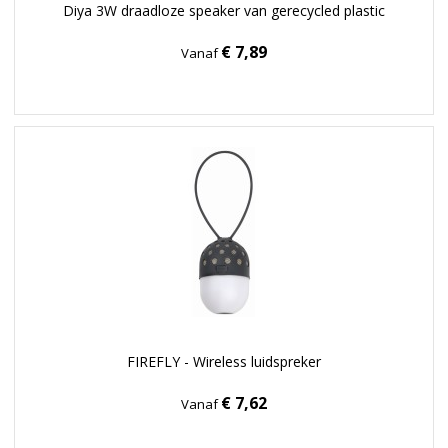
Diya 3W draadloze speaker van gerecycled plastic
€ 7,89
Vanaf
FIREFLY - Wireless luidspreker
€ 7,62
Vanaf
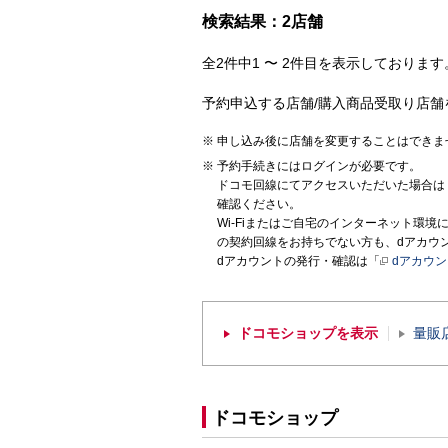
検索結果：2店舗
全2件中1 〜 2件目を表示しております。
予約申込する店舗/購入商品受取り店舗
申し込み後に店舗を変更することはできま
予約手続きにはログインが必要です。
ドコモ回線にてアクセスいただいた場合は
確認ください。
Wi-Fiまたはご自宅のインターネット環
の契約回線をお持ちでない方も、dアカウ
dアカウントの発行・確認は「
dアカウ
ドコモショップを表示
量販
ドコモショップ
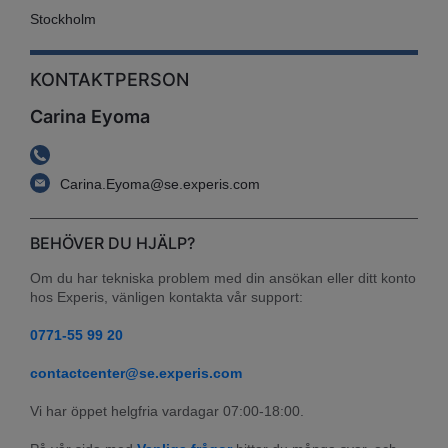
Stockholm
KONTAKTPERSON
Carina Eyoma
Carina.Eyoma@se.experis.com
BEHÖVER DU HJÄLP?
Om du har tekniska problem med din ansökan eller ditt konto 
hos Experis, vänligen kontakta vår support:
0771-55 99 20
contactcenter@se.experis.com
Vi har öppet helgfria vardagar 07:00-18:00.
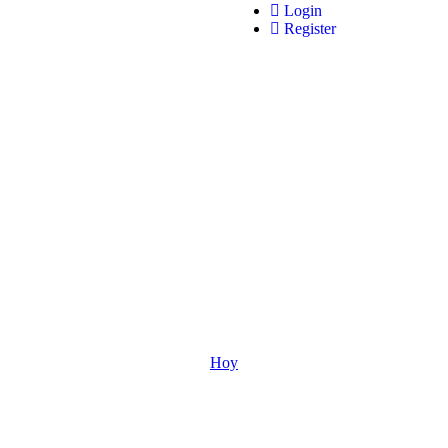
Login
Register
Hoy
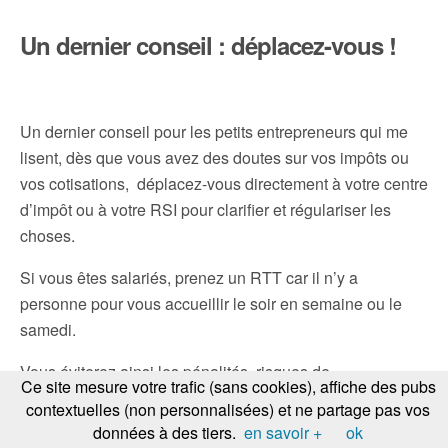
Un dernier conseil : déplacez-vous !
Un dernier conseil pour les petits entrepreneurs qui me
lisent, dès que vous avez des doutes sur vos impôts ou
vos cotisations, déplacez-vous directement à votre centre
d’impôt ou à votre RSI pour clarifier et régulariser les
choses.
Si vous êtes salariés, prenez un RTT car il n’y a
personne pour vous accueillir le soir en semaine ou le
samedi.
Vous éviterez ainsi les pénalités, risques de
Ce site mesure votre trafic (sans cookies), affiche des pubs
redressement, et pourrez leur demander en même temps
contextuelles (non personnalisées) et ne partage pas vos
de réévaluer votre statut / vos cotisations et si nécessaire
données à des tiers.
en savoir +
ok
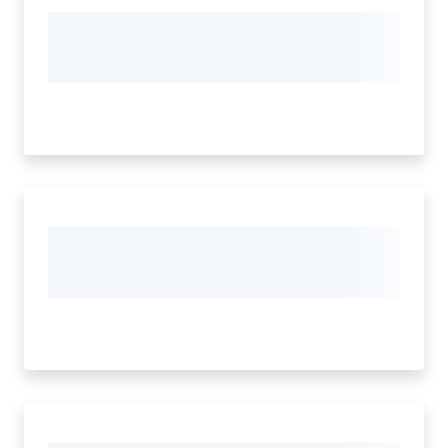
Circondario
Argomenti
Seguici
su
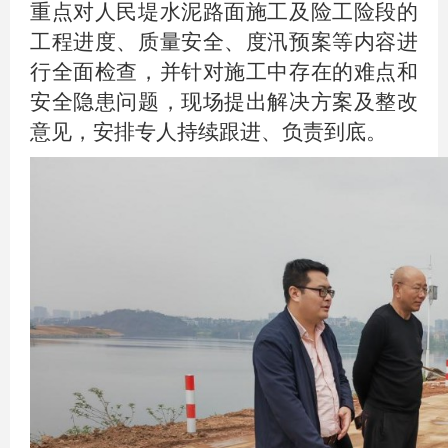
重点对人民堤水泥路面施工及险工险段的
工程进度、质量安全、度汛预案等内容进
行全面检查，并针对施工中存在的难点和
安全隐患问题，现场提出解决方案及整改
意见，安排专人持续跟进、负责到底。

════════════════

EXERCISE BRIEF
Find the lines above with the word "Eyoma". Copy them out.

RESPONSE AREA
Carina Eyoma
Carina.Eyoma@se.experis.com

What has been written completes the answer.